Le débat de ce matin est donc particulièrement important. Il devrait vous permettre de nous donner des signes avant de rentrer dans le débat de ce soir, où nous souhaitons qu'un dialogue républicain s'instaure.
Parmi ces signes, il ne doit y avoir ni faux-semblants ni faux-fuyants. Toutes les expressions démocratiques de notre pays partagent la même volonté : réformer le Sénat.

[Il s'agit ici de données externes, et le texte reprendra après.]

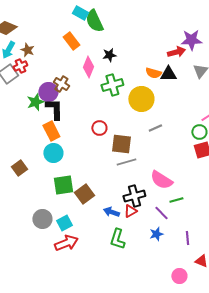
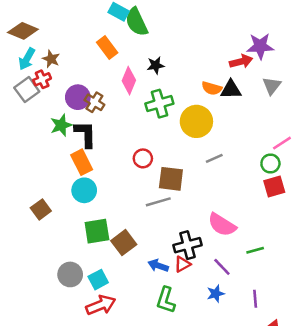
purple circle: (48, 92) -> (78, 97), moved
gray line: (126, 162) -> (158, 202), moved
green line: (176, 200) -> (255, 250), moved

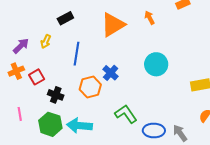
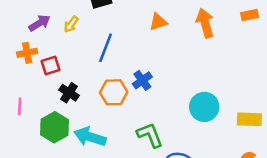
orange arrow: (150, 18) -> (205, 23), size x1.6
orange triangle: (113, 25) -> (158, 22), size x0.6
cyan circle: (156, 64) -> (204, 107), moved

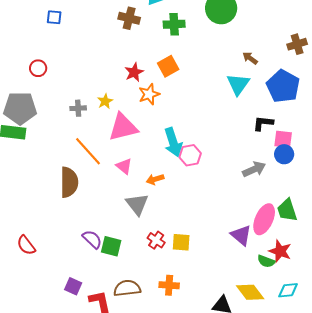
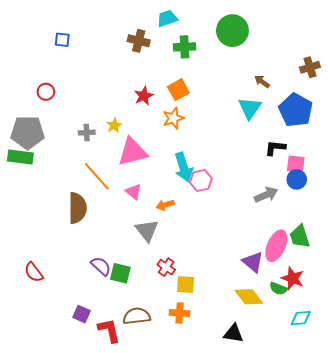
orange star: (149, 94) -> (173, 118), moved
yellow square: (181, 242) -> (186, 284), moved
yellow diamond: (250, 292) -> (249, 297), moved

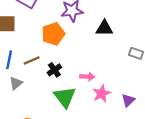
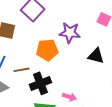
black cross: (54, 70) -> (40, 83), size x1.5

Nous vous demandons, ce matin, de donner un signe qui permettra d'engager, ce soir, la révision constitutionnelle sur des bases différentes de celles que vous nous proposez depuis plusieurs semaines.
Car, enfin, j'en viens aujourd'hui à douter même de la volonté de la majorité de soutenir le Président de la République dans cette révision constitutionnelle. (Exclamations sur les bancs du groupe de l'Union pour un mouvement populaire.)